More Detail on ARM11 vs. Cortex A8

We’ve gone through the basic architectural details of the ARM11 and Cortex A8 cores, and across the board the A8 is far ahead. It gets even better for the new design once we drill a little deeper.

The L1 cache in the A8 gets a significant improvement. The ARM11 core had a 2 cycle L1 cache, while the A8 has a single cycle L1. In-order cores depend heavily on fast memory access, so an even faster L1 will have a dramatic impact on performance.
ARM11 actually supported a L2 cache but it was rarely used; the Cortex A8 is designed with a tightly coupled L2 cache varying in size. Vendors can choose from cache sizes as small as 128KB all the way up to 1MB, with a minimal access latency of 8 cycles. The L2 access time is programmable, with slower access more desirable to save power.

The caches also include way prediction to minimize the number of cache ways active when doing a cache access, this sort of cache level power management was also used by Intel back on the first Pentium M processors and is still used today in modern x86 processors.

The ARM11 core supported a 64-bit bus that connected it to the rest of the SoC; Cortex A8 allows for either a 64-bit or 128-bit bus. It’s unclear what vendors like Samsung and T.I. have implemented on their A8 based SoCs.


The S is for speed. Powered by the ARM Cortex A8.
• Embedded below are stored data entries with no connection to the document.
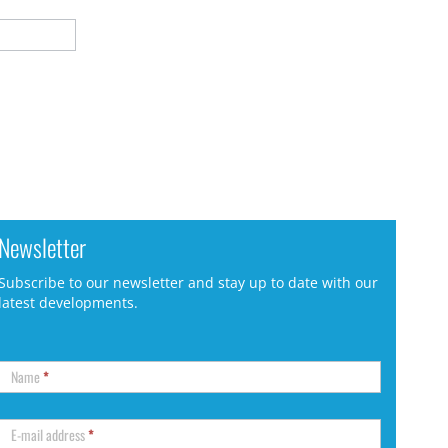
Newsletter
Subscribe to our newsletter and stay up to date with our
latest developments.
Name
*
E-mail address
*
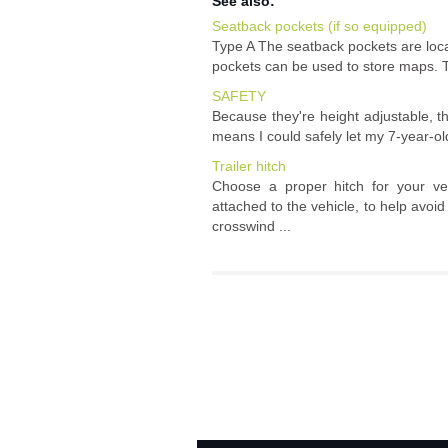
See also:
Seatback pockets (if so equipped)
Type A The seatback pockets are loca
pockets can be used to store maps. T
SAFETY
Because they're height adjustable, the
means I could safely let my 7-year-old
Trailer hitch
Choose a proper hitch for your vehi
attached to the vehicle, to help avo
crosswind ...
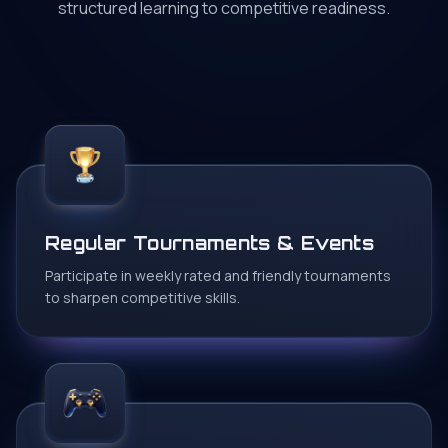
structured learning to competitive readiness.
Regular Tournaments & Events
Participate in weekly rated and friendly tournaments
to sharpen competitive skills.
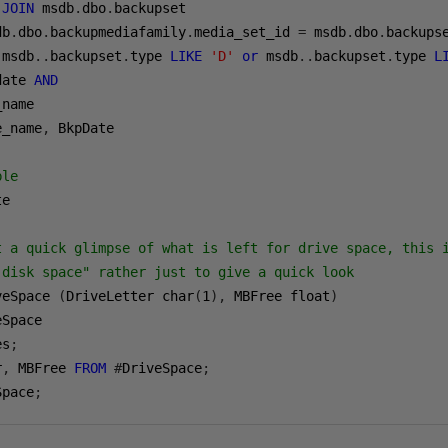
JOIN
 msdb
.
dbo
.
db
.
dbo
.
backupmediafamily
.
media_set_id 
=
 msdb
.
dbo
.
backups
 msdb
..
backupset
.
type 
LIKE
'D'
or
 msdb
..
backupset
.
type 
L
date 
AND
name

e_name
,
 BkpDate

ble
e

t a quick glimpse of what is left for drive space, this 
 disk space" rather just to give a quick look
veSpace 
(
DriveLetter char
(
1
),
 MBFree float
)
es
;
r
,
 MBFree 
FROM
#
DriveSpace
;
Space
;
With a deeper pipeline, the Cortex A8 also has a much more sophisticated branch prediction unit. While the ARM11 core had a 88% accurate branch predictor, the Cortex A8 can correctly predict branches over 95% of the time. If you care about stats, the A8 has a 512 entry branch target buffer and a 4K entry global history buffer. The accuracy of the branch predictor in the Cortex A8 is actually as high as what AMD claimed with its first Athlon processor, and this is an in-order core in a smartphone. With a 13-stage pipe however, a very accurate predictor was necessary.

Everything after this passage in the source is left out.